Serena se sorprendió al sentir su boca llena de su verga.
Incapaz de moverse, pero deseosa de darle placer, empezó a chupárselo mientras él embestía hacia dentro y hacia fuera.
Pensó en lo extraña que era la situación, pero con cada uno de sus movimientos, podía sentir su miembro palpitante, lleno de deseo por ella.
Entre eso y los cubos de hielo que se derretían en su interior, sintió que estaba a punto de volverse loca.
Deseaba otro orgasmo y que él la follara desesperadamente.
—Mantén los ojos cerrados, pase lo que pase —dijo él con un toque de picardía.
Serena sintió cómo le subía la venda hasta colocarla sobre su pelo revuelto.
Con el rostro libre y la boca llena de su verga, mantuvo los ojos cerrados.
Entonces él se la sacó de la boca y comenzó a frotarse el miembro.
Ella se preguntó por qué hacía eso en lugar de dejar que se la chupara o, simplemente, penetrarla ya.
Antes de que su cerebro pudiera encontrar una respuesta, sintió cómo el semen de él comenzaba a impactar en su rostro.
En cuestión de segundos, su rostro estaba cubierto.
Jamás imaginó que Charlton se atrevería a eyacularle en la cara.
Ni siquiera su anterior marido lo había hecho.
Era un poco degradante, pero también muy excitante.
Quería limpiarse la cara, pues no olía bien y la sentía pegajosa, pero no podía.
Entonces lo sintió descender sobre ella de nuevo y comenzar a lamerla.
Al notar que los cubitos de hielo se habían derretido, introdujo otro.
Serena sintió cómo el semen se le secaba en la cara.
No podía soportarlo más.
—Por favor, Charlton…
—¿Sí?
—preguntó él.
—Quiero que me folles ya —dijo ella entre jadeos.

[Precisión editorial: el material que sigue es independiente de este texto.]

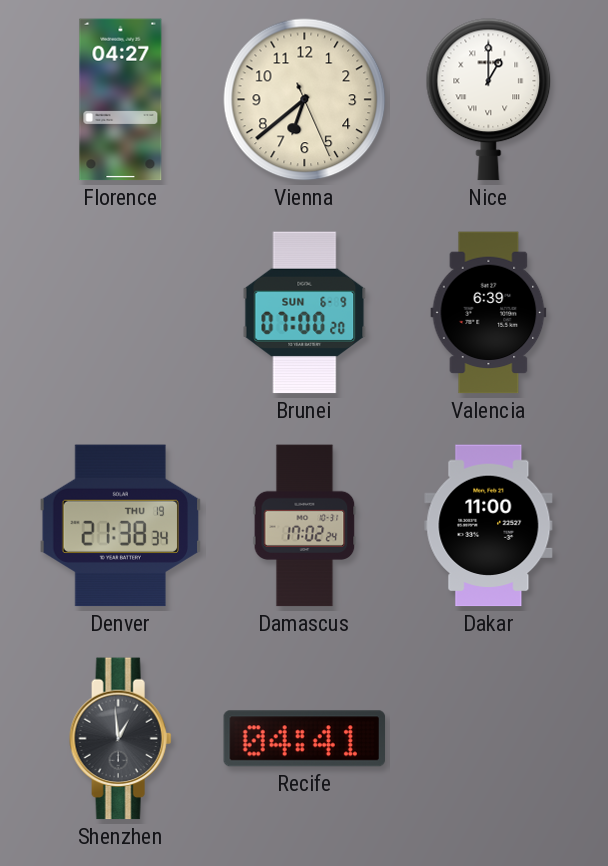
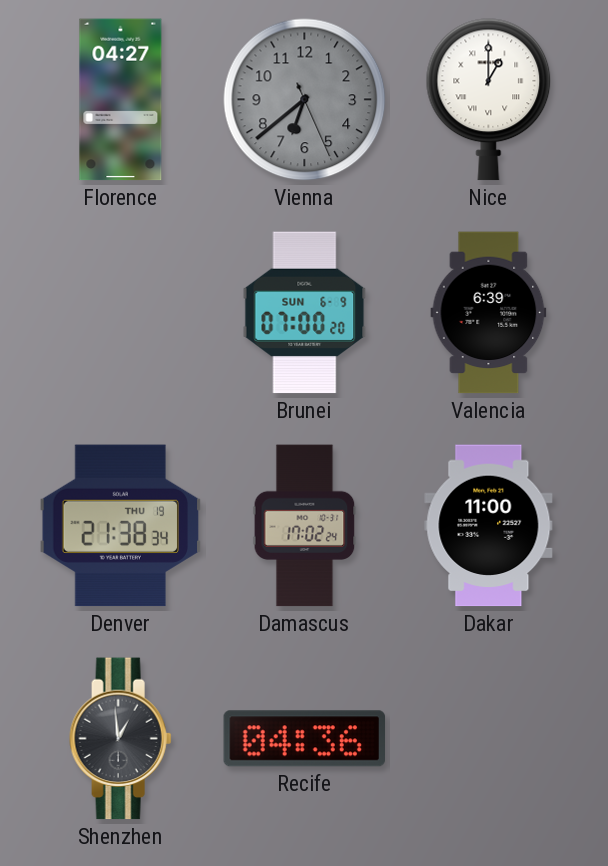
Vienna dial: cream -> grey
Recife: 04:41 -> 04:36
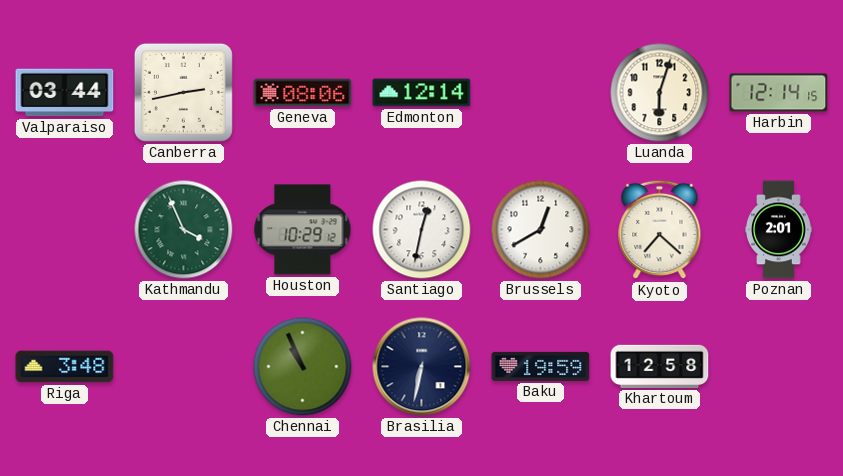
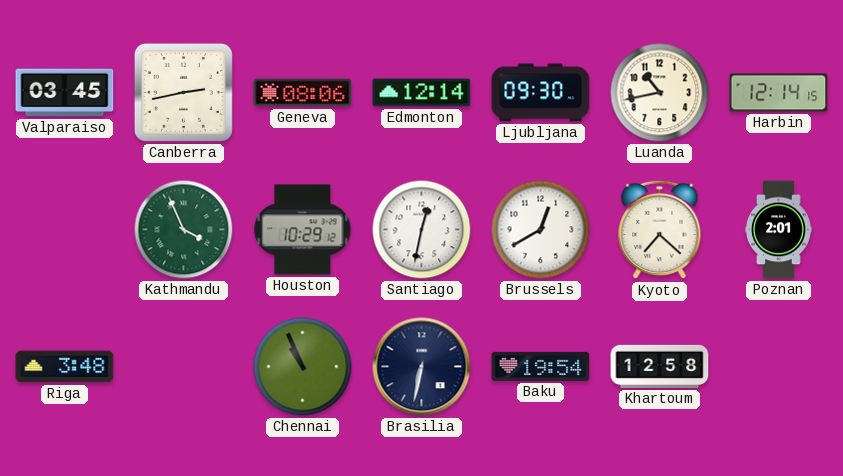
Valparaiso: 03:44 -> 03:45
Ljubljana: none -> 09:30
Luanda: 6:03 -> 10:43
Baku: 19:59 -> 19:54
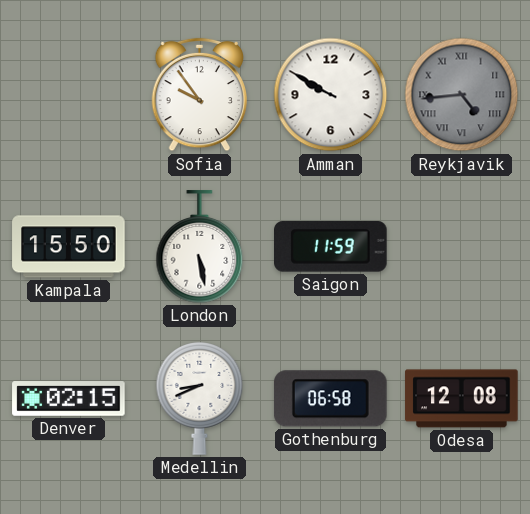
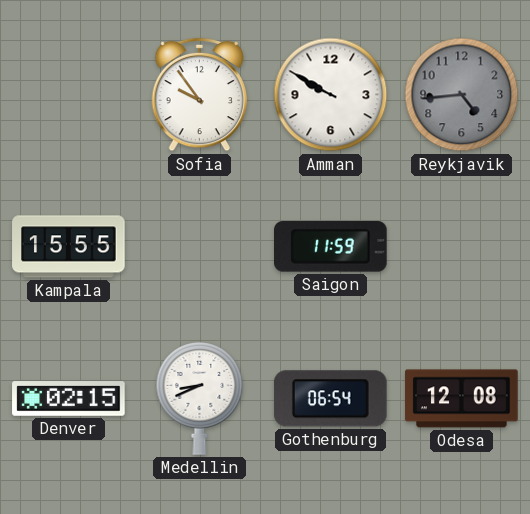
Reykjavik numerals: Roman -> Arabic
Kampala: 15:50 -> 15:55
London: 5:28 -> none
Gothenburg: 06:58 -> 06:54
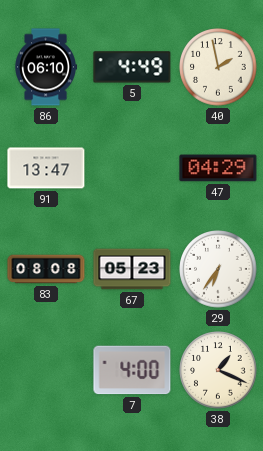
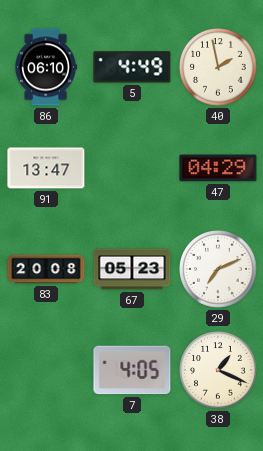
83: 08:08 -> 20:08
29: 6:36 -> 7:11
7: 4:00 -> 4:05
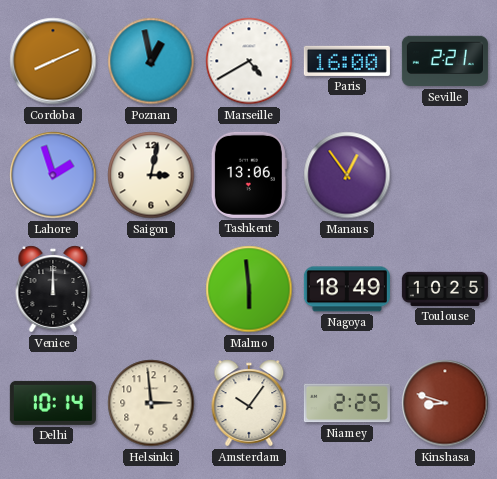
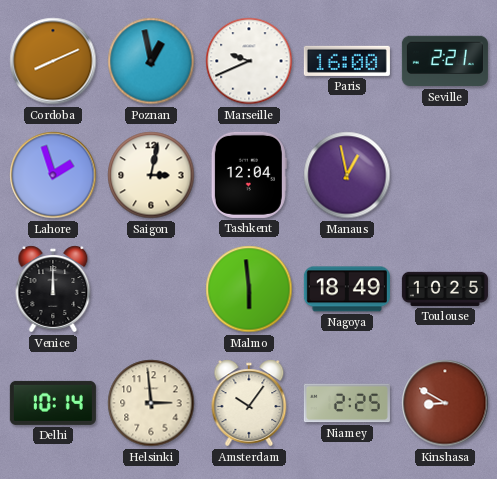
Marseille: 4:40 -> 9:41
Tashkent: 13:06 -> 12:04
Manaus: 12:54 -> 12:58
Kinshasa: 8:48 -> 8:50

—Con más detalle —dijo él con picardía.
Serena no pudo aguantar más y dijo: —Quiero que me folles duro con tu verga.
Necesito que me llenes, por favor, Charlton… Por favor…—.

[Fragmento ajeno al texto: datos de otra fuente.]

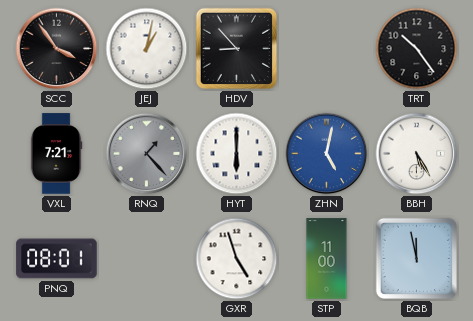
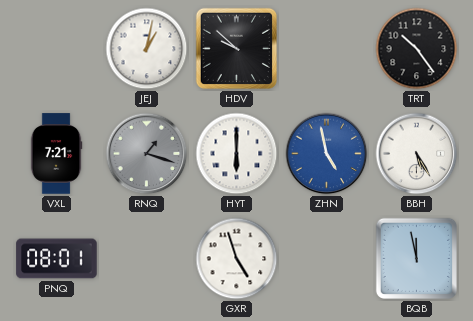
SCC: 3:54 -> none
HDV: 8:53 -> 9:52
RNQ: 1:23 -> 1:18
ZHN: 5:02 -> 4:58
STP: 11:00 -> none
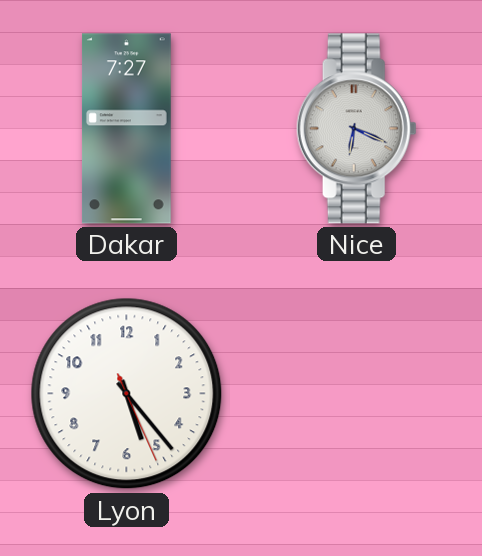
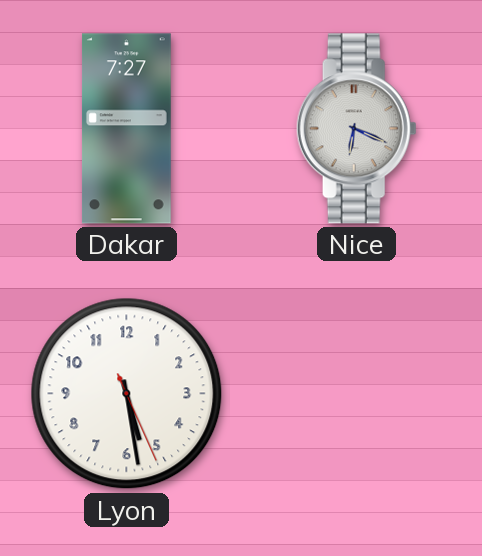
Lyon: 5:23 -> 5:28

Decir lo que deseaba en voz alta intensificó aún más su necesidad de él y de su propio orgasmo.
Apenas había pronunciado la última palabra cuando él comenzó a entrar en su cuerpo.
El cubito de hielo de su interior no se había derretido del todo y su verga lo empujó más adentro, provocando que ella gritara.
Se vio tan abrumada por las sensaciones que, en menos de un minuto, sintió que alcanzaba un orgasmo intenso, con todo el cuerpo sacudiéndose.
Entonces él comenzó a desatarle los tobillos.
Le levantó las piernas y apoyó las corvas sobre sus hombros mientras colocaba una almohada bajo sus lumbares.
Y entonces, continuó follándola.
Serena no pudo evitar que se le escaparan fuertes gemidos.
—¿Te gusta esto?
Serena solo siguió gimiendo mientras alcanzaba otro orgasmo.
Pero él no se detuvo.
Siguió embistiendo, con fuerza y rapidez.
Luego, comenzó a desatarle las manos mientras le pedía que lo abrazara.
Serena obedeció mientras sentía que él la besaba y metía la lengua en su boca.
Le sujetó la nuca, luego acercó su boca a su oído y le susurró: —Te amo.
—Yo también te amo —respondió Serena, mientras alcanzaba otro orgasmo.
Entonces, lo oyó soltar un fuerte gruñido mientras sentía cómo él se contraía y vaciaba su semilla en su interior.